International career
- Years: Team / Apps / (Points)
- 2003: England U16
- 2005–2006: England U19 / 12 / (0)
- 2006: England U21 / 2 / (0)
- 2007 –: England Saxons / 9 / (0)
- Correct as of 7 February 2010

= Tom Mercey =

English rugby union player

Thomas Mercey (born 15 June 1987 in Lewisham, London) is a retired rugby union footballer who plays at prop for Northampton Saints in the Aviva Premiership.

In 2007 he made his debut for the England Saxons having already represented England at Under 21, Under 19, and Under 16 levels.

==Early life==
Mercey was born 15 June 1987 in the Tower Hamlets borough of London, England. He was educated at Dulwich College who he represented at rugby as well as local National Division One side Blackheath F.C., before joining the Guinness Premiership side Saracens Academy system. While at school he represented England at Under 16 level.

==Club career==

===Saracens 2005–2010===
Having progressed through the Saracens Academy Mercey began to take part in the main squad in the 2004–05 season, taking part in Saracens 'A' team sides.

This progression continued in the following season when he became a full-time member of the Saracens squad while still part of the Academy system on 1 July 2005.

On 21 January 2006 Mercey made his debut for the Saracens first team in a Heineken Cup game against Biarritz Olympique.

The 2006–07 season saw Mercey make his Guinness Premiership debut and he went on to make four appearances, all from the replacements bench, and 13 first team appearances in all competitions.

The 2007–08 season saw Mercey making regular first team appearances, including his first in a starting line up for a Guinness Premiership game.

===Northampton Saints 2010–===
On 25 February 2010, Northampton Saints announced they had signed Mercey for the 2010–2011 season.

Mercey was injured throughout the first part of the 2012/13 season but his comeback coincided with an injury to Brian Mujati and therefore Mercey started several games in a row, not scoring but turning in some good performances.

In 2014 Mercey played as a replacement as Northampton beat Saracens to win the Premiership final.

==International career==
Mercey was first selected for England U19 duty a year ahead of many of his peers, which included four appearances in the 2005 IRB Under 19 World Championships as well as outings in the 2004–05 U19 Six Nations.

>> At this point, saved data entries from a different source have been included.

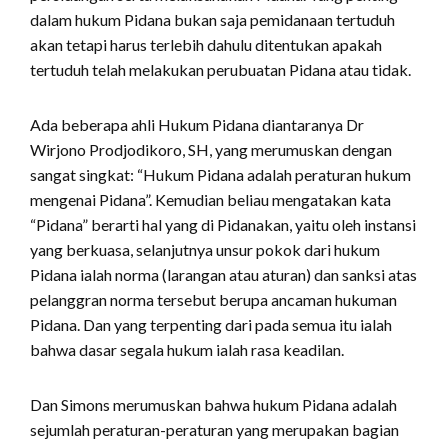
dalam hukum Pidana bukan saja pemidanaan tertuduh
akan tetapi harus terlebih dahulu ditentukan apakah
tertuduh telah melakukan perubuatan Pidana atau tidak.
Ada beberapa ahli Hukum Pidana diantaranya Dr
Wirjono Prodjodikoro, SH, yang merumuskan dengan
sangat singkat: “Hukum Pidana adalah peraturan hukum
mengenai Pidana”. Kemudian beliau mengatakan kata
“Pidana” berarti hal yang di Pidanakan, yaitu oleh instansi
yang berkuasa, selanjutnya unsur pokok dari hukum
Pidana ialah norma (larangan atau aturan) dan sanksi atas
pelanggran norma tersebut berupa ancaman hukuman
Pidana. Dan yang terpenting dari pada semua itu ialah
bahwa dasar segala hukum ialah rasa keadilan.
Dan Simons merumuskan bahwa hukum Pidana adalah
sejumlah peraturan-peraturan yang merupakan bagian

Mercey was again called up for England U19 duty in the 2006 World Championships, before once again taking a step up ahead of his peers to represent the Under 21 side at the 2006 IRB Under 21 World Championships featuring in winning sides against Fiji and Wales.

At a national level he moved on from age group rugby to represent England Saxons in the Six Nations 'A' tournament, making his debut against Italy 'A' in February 2007. His performance saw him soon in Saxons colours just two months later, as he appeared in every game in the Saxon's victorious 2007 Churchill Cup campaign.